The RF model feature selection results at Tsushima, Goto, Daitou, Inasa, Obama, and Yoshii for PM2.5 and NO2 are shown in (Fig. 5). These stations were selected based on their location, which are representative of the study area. Among the monitoring stations, the most important predicting factors for PM2.5 were Spring, maximin instantaneous wind speed one day, maximum instantaneous wind speed, humidity, sunlight time one day, and southern oscillation index. At the observation tower of Tsushima, Goto, Inasa, and Yoshii, Spring is among the three major predicting factors of PM2.5, with Spring being the primary predictor at Goto. Maximum instantaneous wind speed was among the three most important predictors for Goto, Daitou, Insas, and Yoshii and was the primary predictor at Tsushima. Maximum instantaneous wind speed was the main predictor for Daitou, Inasa, and Yoshii and the second most important predictor for Obama. Humidity was the main predictor of Obama and the third predictor at Goto. Southern oscillation index was only a significant predictor at Tsushima.

Figure 5
figure 5

RF feature selection for PM2.5 and NO2 of different monitoring stations in Nagasaki Prefecture, Japan.

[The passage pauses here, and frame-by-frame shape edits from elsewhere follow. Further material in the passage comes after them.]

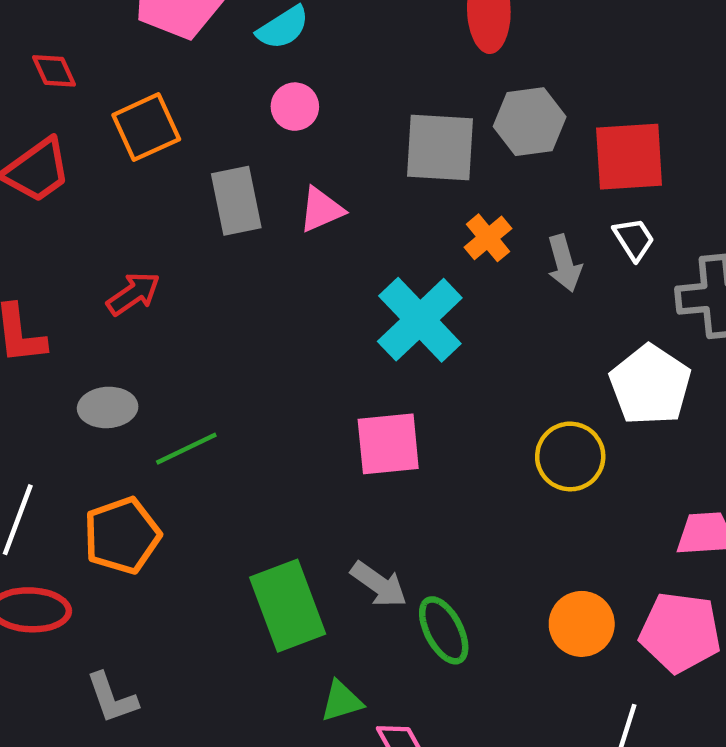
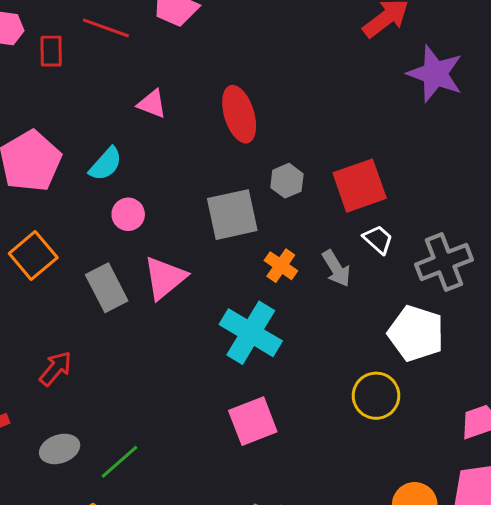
gray hexagon: (530, 122) -> (287, 181), size x0.7
pink triangle: (321, 210) -> (165, 278), size x1.4

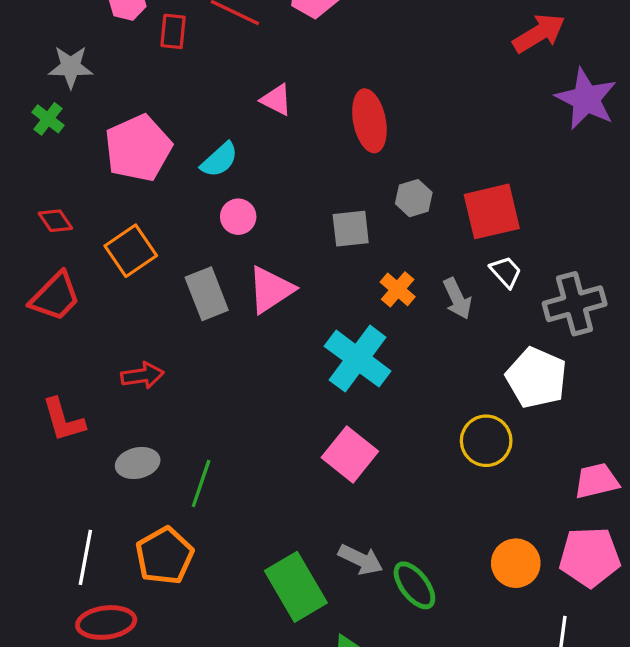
gray square: (232, 215) -> (351, 229), size x0.7
red arrow: (56, 368) -> (142, 375), turned 36
pink square: (253, 421) -> (350, 454), turned -36
green line: (119, 462) -> (201, 484), turned -36

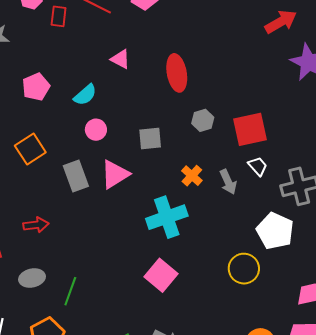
pink pentagon: (138, 148) -> (36, 87), size x0.7
gray square: (351, 229) -> (150, 138), moved
cyan cross: (358, 359) -> (167, 217), turned 33

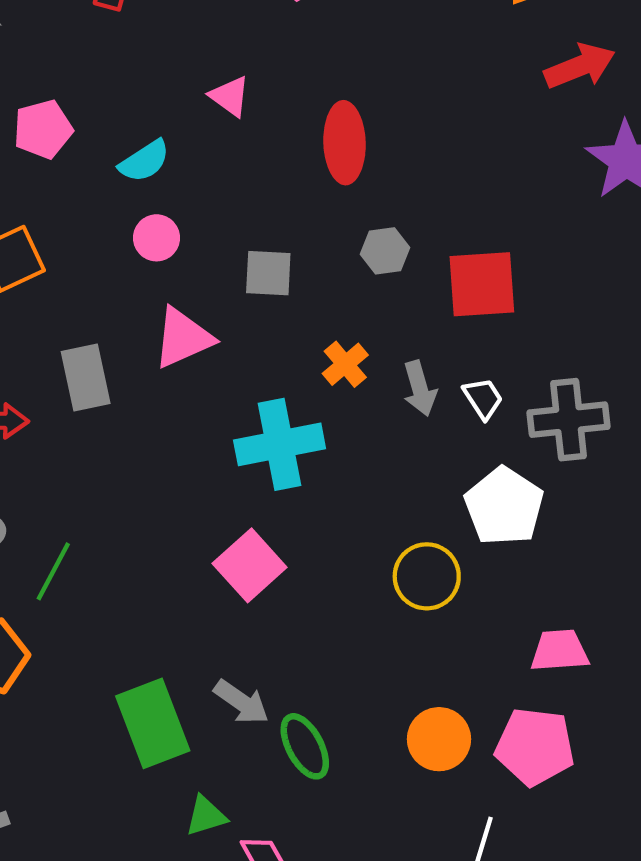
white trapezoid: (258, 166) -> (483, 398), moved
gray rectangle: (76, 176) -> (86, 378), moved

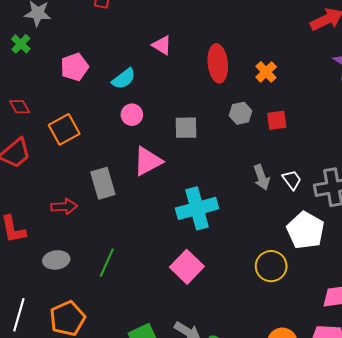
red square: (482, 284) -> (277, 120), moved, size x0.6
orange cross: (345, 364) -> (266, 72), moved
green line: (53, 571) -> (107, 263), moved

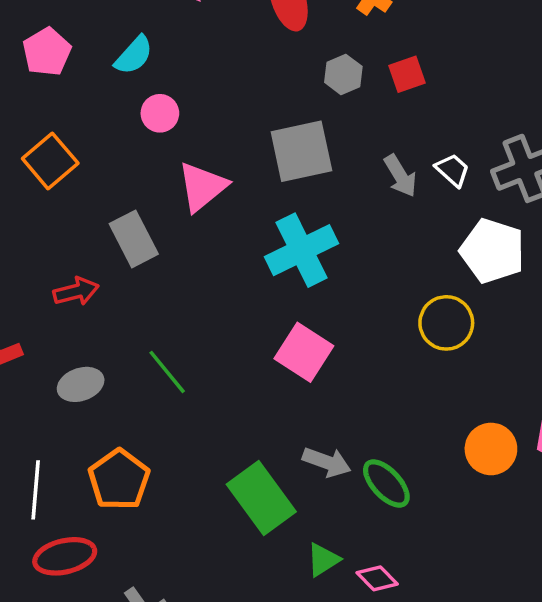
gray square: (186, 128) -> (301, 151), moved, size x1.5
green line: (107, 263) -> (167, 372), turned -52

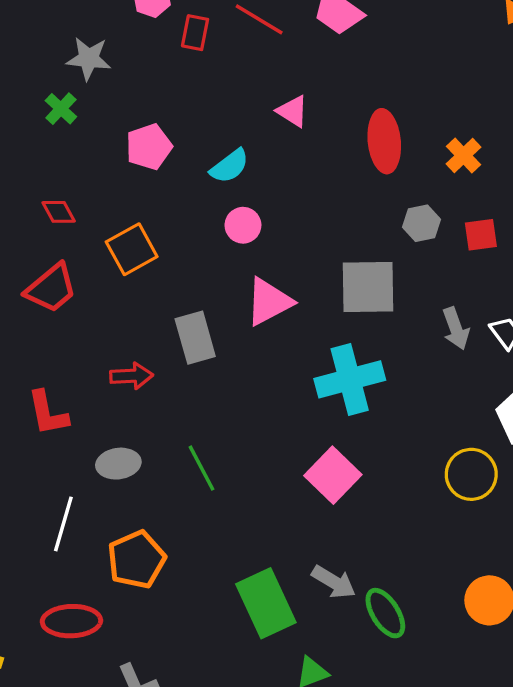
white line: (36, 490) -> (63, 524), moved

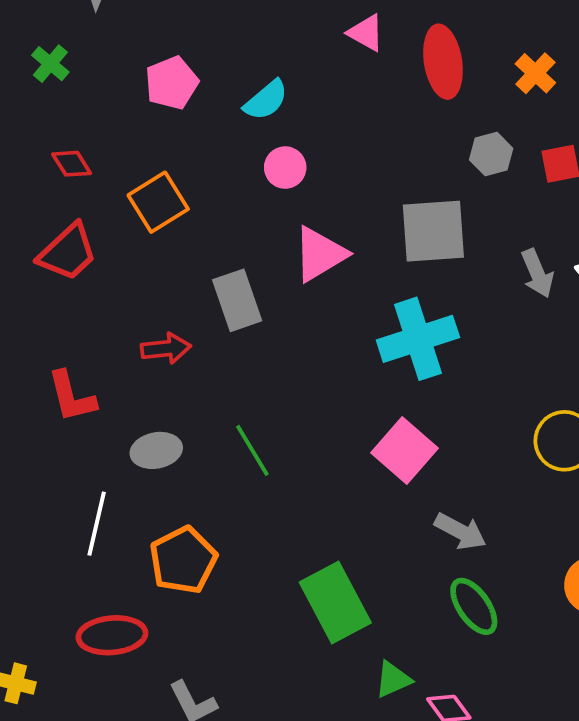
green cross: (61, 109) -> (50, 64), moved
pink triangle: (293, 111) -> (366, 33), moved
gray arrow: (334, 582) -> (460, 531), moved

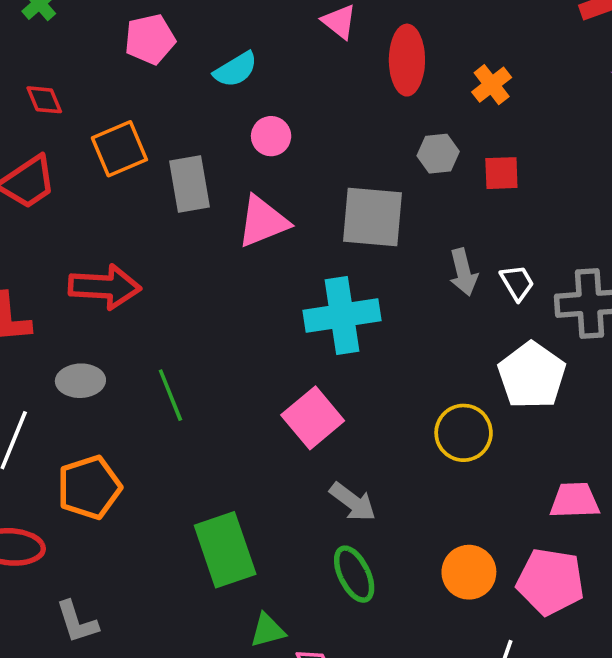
pink circle: (285, 168) -> (271, 136), moved
gray rectangle: (237, 300) -> (190, 184), moved
red arrow: (166, 348) -> (105, 287), size x1.5

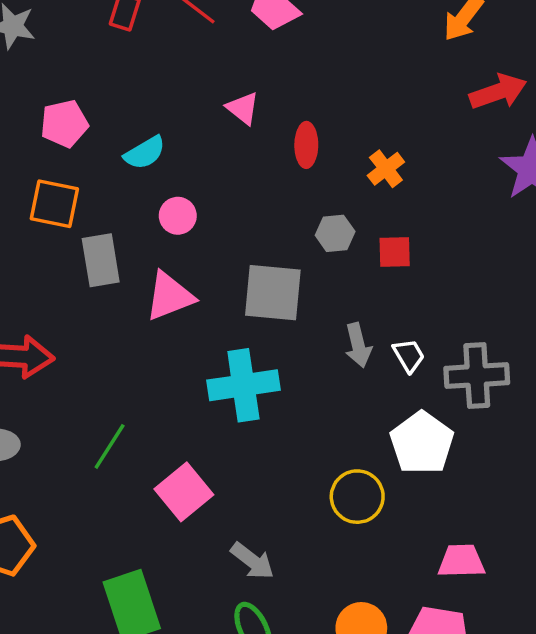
red ellipse: (407, 60) -> (306, 145), size x0.7
orange square: (119, 149) -> (54, 204), moved, turned 34
green line: (170, 395) -> (110, 446), moved, turned 54
pink square: (313, 418) -> (184, 492), moved

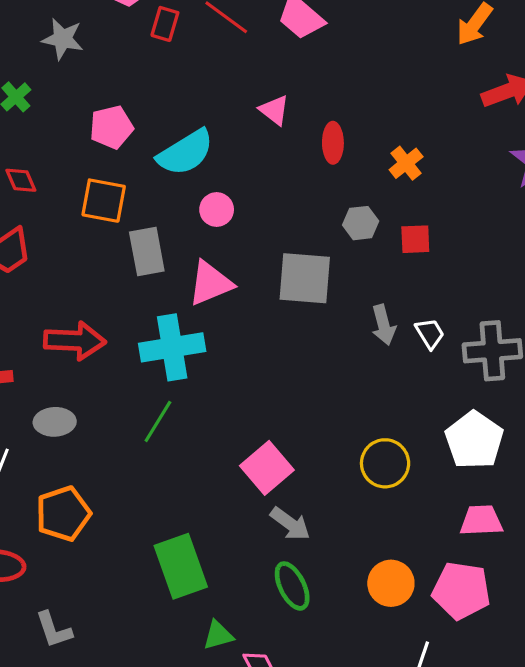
cyan semicircle: (145, 153) -> (185, 152), size x1.5
cyan cross: (243, 385) -> (172, 347), moved
white pentagon: (422, 443) -> (474, 440), moved
pink square: (184, 492) -> (267, 468), moved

On the other hand, for NO2, the three most important predictors that were among the stations were average wind speed, minimum temperature one day, maximum instantaneous wind speed, average sea level pressure one day, average temperature one day, average sea level pressure three days, southern oscillation index seven days, average temperature, maximum temperature one day and average local pressure one day. Average wind speed was among the three main predictors in Tsushima, Goto, Daitou, Inasa, and Yoshii, and the main predictor in Goto. Minimum temperature was the major predictor in Tsushima and Daitou. In Goto and Daitou, maximum instantaneous wind speed was the second and third major predictor, respectively. Sea level pressure one day was the main predictor in Inasa and Yoshii. Average temperature one day, average sea level pressure three days, southern oscillation index seven days, average temperature, maximum temperature one day, and average local pressure one day were among the three most important factors in only one of the stations. The feature selection result from RF indicated that the factors influencing PM2.5 and NO2 concentrations in Nagasaki Prefecture vary depending on the location of the monitoring stations.

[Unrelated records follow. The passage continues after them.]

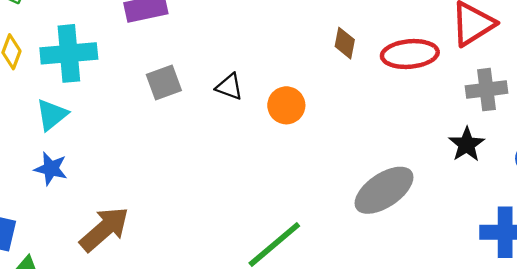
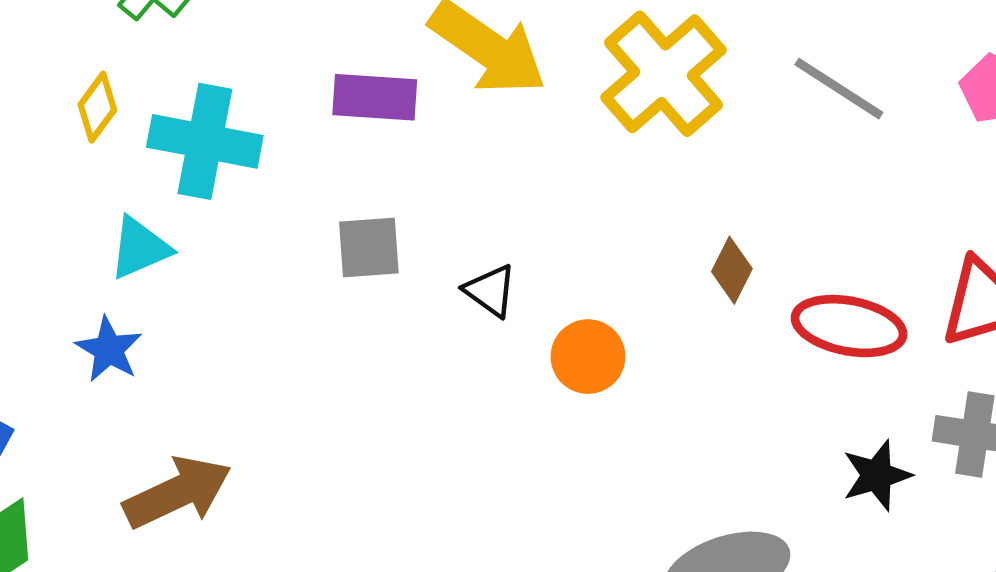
black star: (467, 144) -> (877, 475), moved

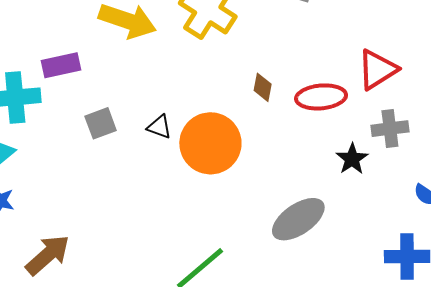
purple rectangle: (375, 97) -> (61, 65), moved
orange circle: (588, 357) -> (210, 143), size x1.8

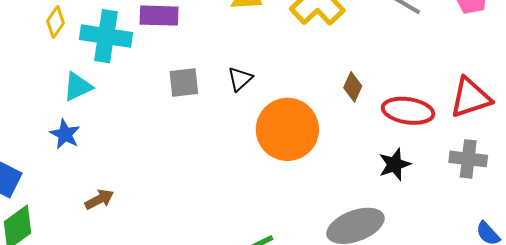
black triangle: (159, 127) -> (240, 79), moved, turned 44
black star: (352, 159) -> (395, 164), moved
brown arrow: (48, 255) -> (99, 199), size x0.6

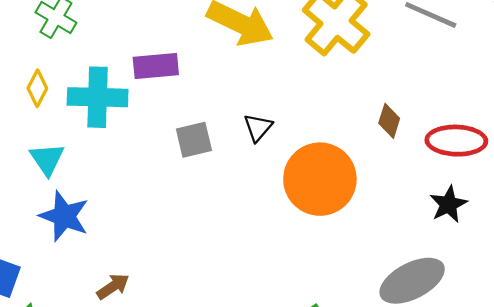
cyan triangle: (78, 87) -> (47, 159), moved, turned -32
blue star: (65, 134) -> (64, 216), size x1.4

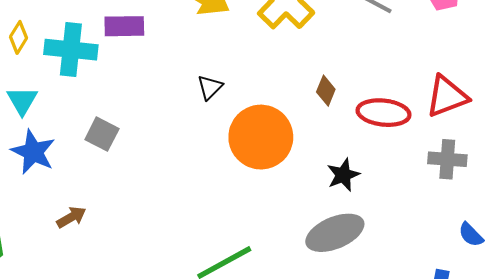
gray square: (194, 140) -> (102, 134), moved, turned 36
black star: (448, 204) -> (343, 175), moved

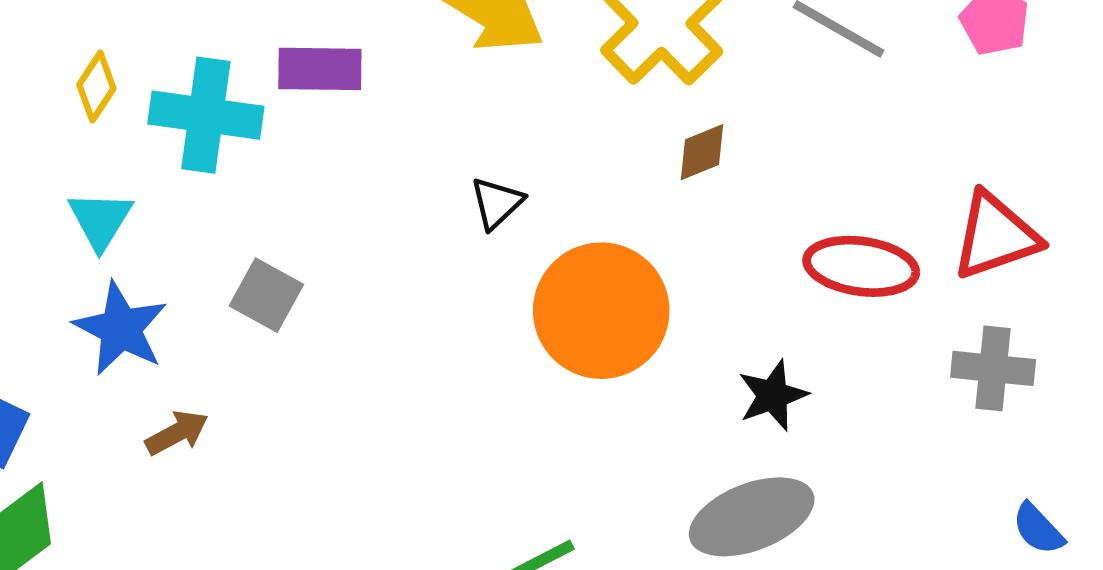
brown diamond: (326, 91) -> (702, 152), moved, turned 44
brown arrow: (71, 217) -> (177, 433), moved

Tables 3 and 4 show the results of the random forest models for each of the 18 stations for PM2.5 and NO2, respectively. Model accuracy was evaluated using R2 and MSE. In the case of PM2.5, the result indicated that the accuracy estimates for the 18 stations are varied with R2 values in the range of 0.41–0.53 and MSE of 22.7–37.6 for the training dataset and R2 values ranging from 0.16 to 0.33 and MSE 32.7–51.3 for the test dataset. The low values of R2, high values for MSE, and the high difference of R2 between the trained model and the test model indicated that the RF models constructed with these factors could not be used to predict PM2.5 concentrations.

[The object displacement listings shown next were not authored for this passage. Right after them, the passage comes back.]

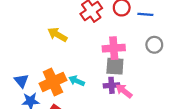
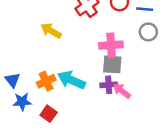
gray circle: (154, 45) -> (148, 32), moved
cyan arrow: (77, 81) -> (71, 80), size x1.6
orange cross: (53, 82) -> (46, 81), size x0.7

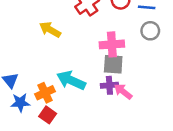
orange cross: (46, 81) -> (45, 93), moved

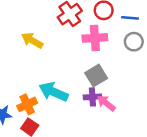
pink cross: (112, 44) -> (95, 38), moved
gray square: (113, 64) -> (96, 76), turned -35

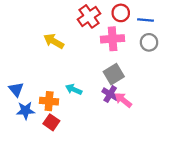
cyan arrow: (54, 92) -> (74, 89), size x0.6
purple cross: (92, 97) -> (110, 94), turned 35
orange cross: (27, 104) -> (49, 101), turned 30

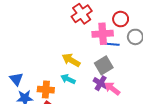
red circle: (121, 13) -> (121, 19), moved
blue line: (145, 20) -> (112, 44), moved
yellow arrow: (54, 41) -> (71, 60), moved

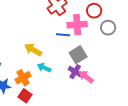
blue line: (112, 44) -> (63, 35), moved
yellow arrow: (71, 60) -> (33, 50), moved
orange cross: (46, 90) -> (23, 78), turned -35

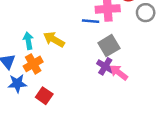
cyan arrow: (44, 68) -> (28, 41), moved, turned 56
orange cross: (23, 78) -> (33, 64), moved

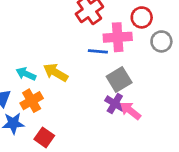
cyan arrow: (28, 41) -> (26, 74), turned -56

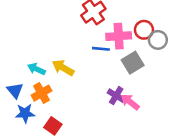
red circle: (142, 17) -> (144, 30), moved
gray square: (119, 80) -> (133, 63), moved

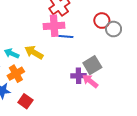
pink cross: (119, 36) -> (54, 26), moved
gray square: (133, 63) -> (92, 65), moved
purple cross: (116, 96) -> (79, 76), turned -32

Table 3 Result of the random forest model for PM2.5 using hyperparameters of the optimum value.
Table 4 Result of the random forest model for NO2 using hyperparameters of the optimum value.

Whereas, in the case of NO2, R2 was higher (Test: 0.354–0.735) than the R2 values of PM2.5; thus, the factors used in this study are a better predictor of NO2 concentration than PM2.5. However, the R2 values for most of the NO2 test models are still low to be used to predict NO2 concentrations, except for the results of Isahaya, which can be considered acceptable.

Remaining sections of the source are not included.